In an initial phase 1 dose-escalation study evaluating an intermittent dosing schedule, PX-866 was well tolerated with diarrhoea and nausea observed as main toxicities. PX-866 was rapidly converted to an active metabolite (17-OH PX-866) which demonstrated improved potency relative to parent compound in kinase and cellular assays [123]. PX-866 was further evaluated using a continuous dosing schedule and has been well tolerated at 8 mg per day and associated with better disease control in heavily pre-treated patients than intermittent dosing. Clinical responses have been observed in pancreatic islet cell, colorectal, and prostate cancer. Predictive biomarkers are being explored.

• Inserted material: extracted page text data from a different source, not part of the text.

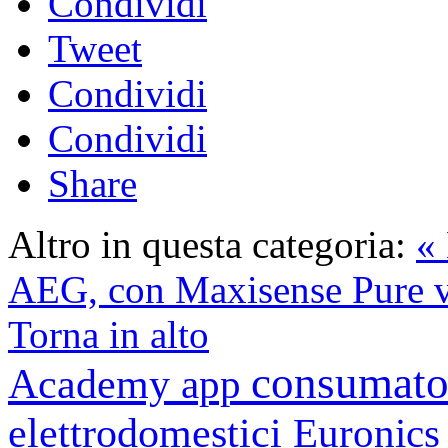
Condividi
Tweet
Condividi
Condividi
Share
Altro in questa categoria:
« 
AEG, con Maxisense Pure va
Torna in alto
consumato
Academy
app
elettrodomestici
Euronic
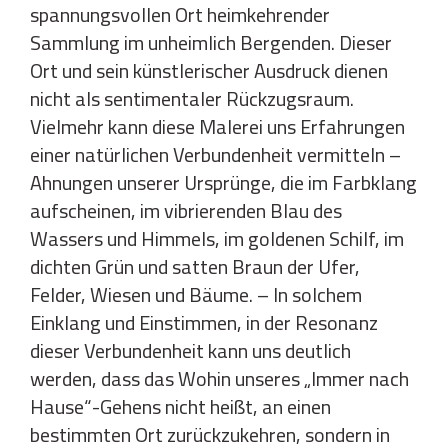
spannungsvollen Ort heimkehrender
Sammlung im unheimlich Bergenden. Dieser
Ort und sein künstlerischer Ausdruck dienen
nicht als sentimentaler Rückzugsraum.
Vielmehr kann diese Malerei uns Erfahrungen
einer natürlichen Verbundenheit vermitteln –
Ahnungen unserer Ursprünge, die im Farbklang
aufscheinen, im vibrierenden Blau des
Wassers und Himmels, im goldenen Schilf, im
dichten Grün und satten Braun der Ufer,
Felder, Wiesen und Bäume. – In solchem
Einklang und Einstimmen, in der Resonanz
dieser Verbundenheit kann uns deutlich
werden, dass das Wohin unseres „Immer nach
Hause“-Gehens nicht heißt, an einen
bestimmten Ort zurückzukehren, sondern in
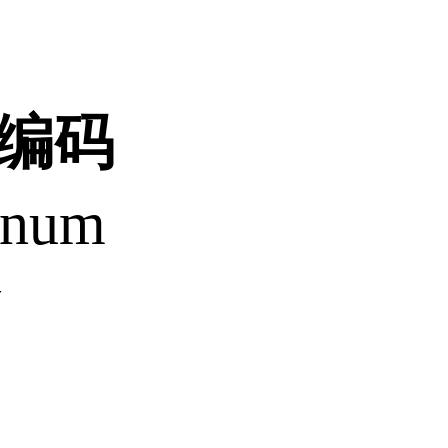
飞编码
anum
w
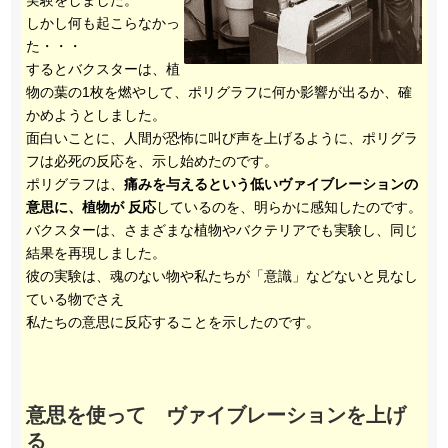
実験をしました。
しかし何も起こらなかっ
た・・・
するとバクスターは、植
物の葉の1枚を燃やして、ポリグラフに何か影響が出るか、確
かめようとしました。
面白いことに、人間が恐怖に叫び声を上げるように、ポリグラ
フは必死の反応を、示し始めたのです。
ポリグラフは、
痛みを与えるという低いヴァイブレーションの
意思に、植物が 反応
しているのを、明らかに感知したのです。
バクスターは、さまざまな植物やバクテリアでも実験し、同じ
結果を再現しました。
彼の実験は、魂のない物や私たちが「意識」などないと見なし
ている物でさえ
私たちの意思に反応することを示したのです。
意思を使って ヴァイブレーションを上げ
る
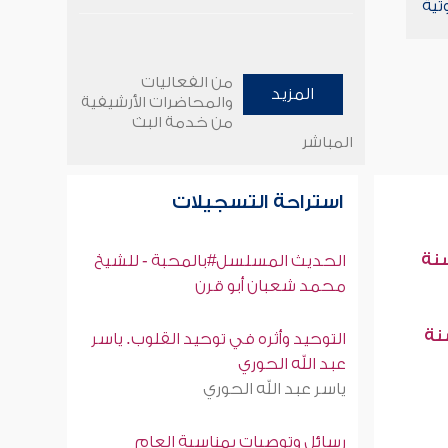
تية
من الفعاليات
المزيد
والمحاضرات الأرشيفية
من خدمة البث
المباشر
استراحة التسجيلات
سنة
الحديث المسلسل#بالمحبة - للشيخ
محمد شعبان أبو قرن
سنة
التوحيد وأثره في توحيد القلوب. ياسر
عبد الله الحوري
ياسر عبد الله الحوري
رسائل وتوصيات بمناسبة العام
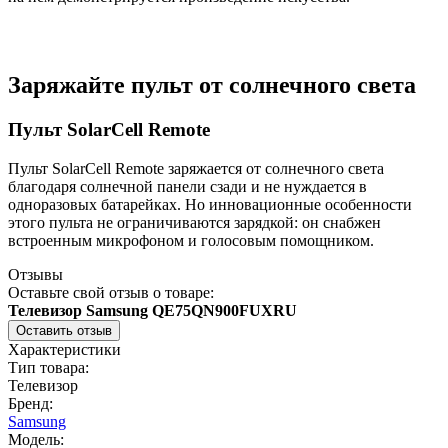
Заряжайте пульт от солнечного света
Пульт SolarCell Remote
Пульт SolarCell Remote заряжается от солнечного света
благодаря солнечной панели сзади и не нуждается в
одноразовых батарейках. Но инновационные особенности
этого пульта не ограничиваются зарядкой: он снабжен
встроенным микрофоном и голосовым помощником.
Отзывы
Оставьте свой отзыв о товаре:
Телевизор Samsung QE75QN900FUXRU
Оставить отзыв
Характеристики
Тип товара:
Телевизор
Бренд:
Samsung
Модель:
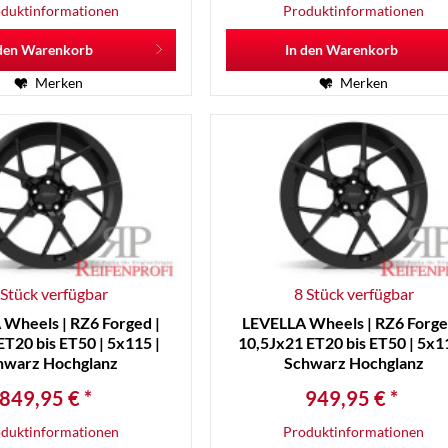
duktinformationen
Produktinformationen
den
Warenkorb
In den
Warenkorb
Merken
Merken
 Stück verfügbar
8 Stück verfügbar
Wheels | RZ6 Forged |
LEVELLA Wheels | RZ6 Forge
ET20 bis ET50 | 5x115 |
10,5Jx21 ET20 bis ET50 | 5x11
hwarz Hochglanz
Schwarz Hochglanz
849,95 € *
949,95 € *
duktinformationen
Produktinformationen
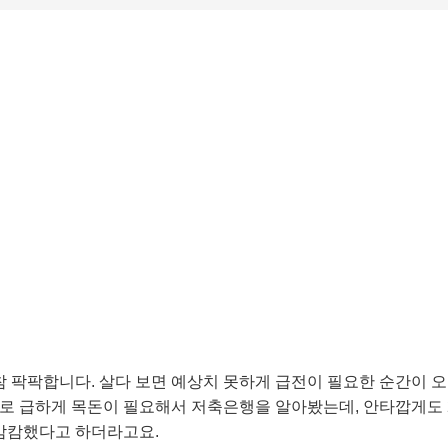
참 팍팍합니다. 살다 보면 예상치 못하게 급전이 필요한 순간이 오
문제로 급하게 목돈이 필요해서 저축은행을 알아봤는데, 안타깝게도 
 캄캄했다고 하더라고요.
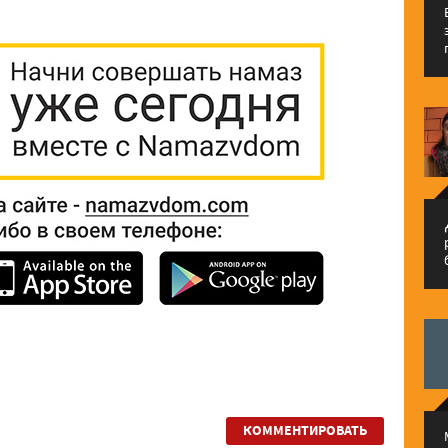
م
КОММЕНТИРОВАТЬ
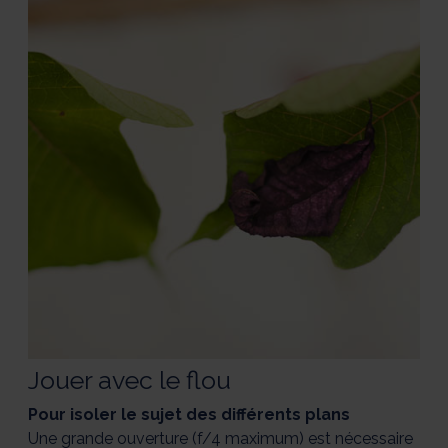
Jouer avec le flou
Pour isoler le sujet des différents plans
Une grande ouverture (f/4 maximum) est nécessaire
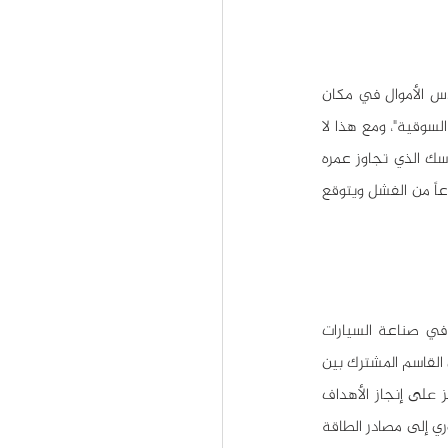
هذه الفكرة الرئيسية التي بنى عليها إيلون ماسك فكرته عن عالم إدارة الأعمال، فهو يقول: "أنا لا أكدس الأموال في مكان 
واحد، بل أملك فقط عدة أسهم في شركة تسلا وسبيس إكس وسولار سيتي وهذه الأسهم لها قيمتها السوقية"، ومع هذا لا 
يبدي إيلون ماسك اعتراضاً على السعي وراء المال ما دمت متمسكاً بالقيم والمبادئ الأخلاقية، وكان ماسك الذي تجاوز عمره 
الخمسين قد صرح أنه لا يتوقع أن يموت ثرياً لأن الموت دون توظيف المليارات المودعة في البنوك يعد نوعاً من الفشل ويتوقع 
صفة أخرى مدهشة في إيلون ماسك هي مدى جرأة أهدافه، إذ يتطلع لاستعمار المريخ وإحداث ثورة في صناعة السيارات 
الكهربائية ويسعى لصنع قطارات فائقة السرعة تعمل عن طريق أنفاق مفرغة من الهواء، ربما لاحظت أن القاسم المشترك بين 
جميع أهدافه أنها تشبه أفلام الخيال العلمي. وهذا شيء لا ينكره إيلون ماسك! وينصحنا ماسك أن نركز على إنجاز الأهداف 
التي تحدث أثراً في حياة الناس. ومن جهته هناك هدفان أساسيان هما: تعجيل التحول من الوقود الأحفوري إلى مصادر الطاقة 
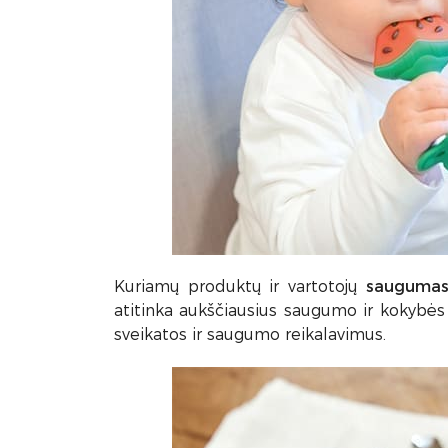
Kuriamų produktų ir vartotojų
sauguma
atitinka aukščiausius saugumo ir kokybės 
sveikatos ir saugumo reikalavimus.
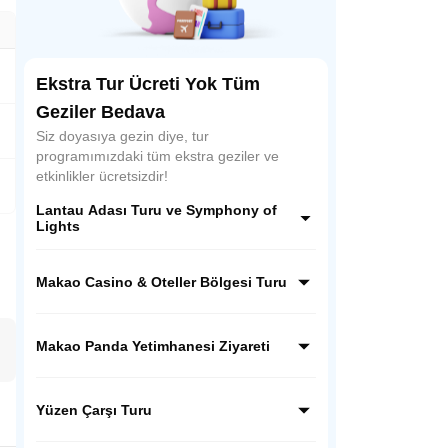
Ekstra Tur Ücreti Yok Tüm
Geziler Bedava
Siz doyasıya gezin diye, tur
programımızdaki tüm ekstra geziler ve
etkinlikler ücretsizdir!
Lantau Adası Turu ve Symphony of
Lights
Lantau Adası'nda Buda heykeli ve manastırı
keşfedin. Ardından, Hong Kong'un
Makao Casino & Oteller Bölgesi Turu
muhteşem Symphony of Lights lazer
şovunu tekneyle izleyin. Gündüzün huzuru
Asya'nın Las Vegas'ında lüks ve eğlencenin
ile gecenin ışıltısını birleştiren unutulmaz bir
kalbine yolculuk! Görkemli casino otelleri,
Makao Panda Yetimhanesi Ziyareti
deneyim!
uluslararası şovlar ve nefes kesen temalı
mekanlarla dolu bu büyüleyici tur, size
Makao'nun en sevimli sakinleriyle tanışın!
unutulmaz bir gece vaat ediyor. Işıkların
Giant Panda Pavilion'da nadir dev pandaları
Yüzen Çarşı Turu
büyüsüne kapılın!
doşal yaşam alanında izleyin. Unutulmaz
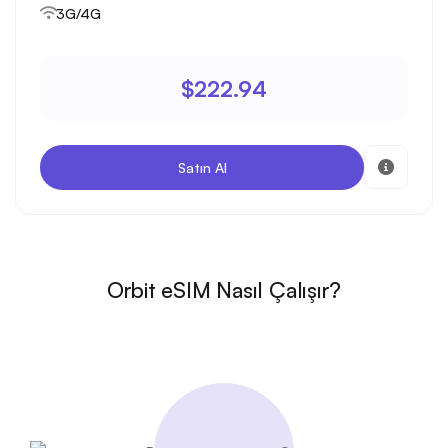
3G/4G
$222.94
Satın Al
Orbit eSIM Nasıl Çalışır?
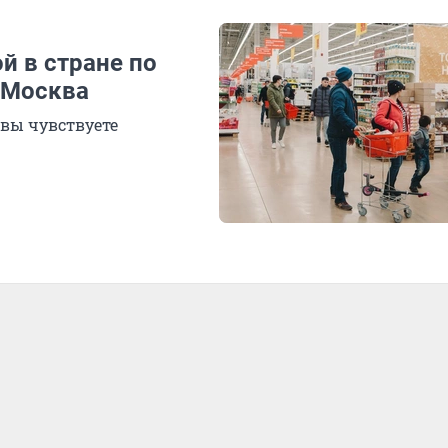
й в стране по
 Москва
 вы чувствуете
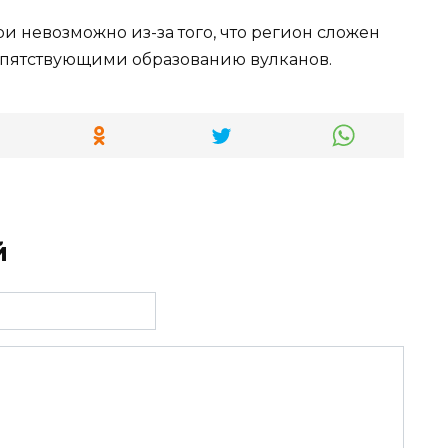
и невозможно из-за того, что регион сложен
епятствующими образованию вулканов.
й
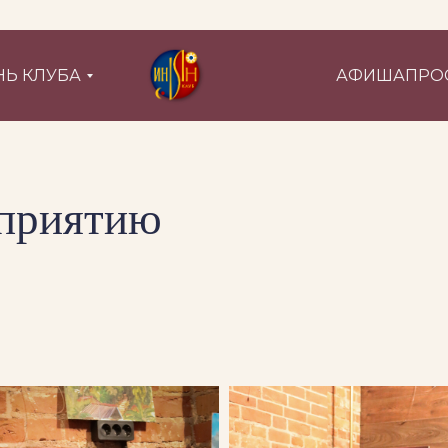
Ь КЛУБА
АФИША
ПРО
оприятию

Patients were treated at 6 doses of BMK30 ranging from 12.5 mg to 150 mg [116]. The maximum tolerated dose was 100 mg. Treatment-related adverse events included rash, hyperglycaemia, diarrhoea, nausea, anorexia, pruritus, fatigue, mood alteration, malaise, vomiting, and mucositis. Preliminary pharmacokinetic analysis showed rapid absorption and low clearance from plasma leading to steady-state drug exposure estimated to be potentially efficacious based on preclinical data. Downregulation of pS6 in skin was seen in all patients at 100/150 mg. At 100 mg, 8 of 10 evaluable patients showed metabolic partial response by FDG-PET. Clinical responses were observed in triple negative breast cancer, colorectal cancer, angiosarcoma and lung cancer.

Dual Pan-Class I PI3K/mTOR Inhibitors

The safety profile and tolerability of the dual pan-PI3K/mTOR inhibitors generally appears to be similar to that of the pan-inhibitors. Several organizations are developing candidates with both profiles and it is currently unclear what the ideal PI3K family isoform selectivity profile or profiles in the clinic will be. Signs of clinical activity are also encouraging for the development of these agents.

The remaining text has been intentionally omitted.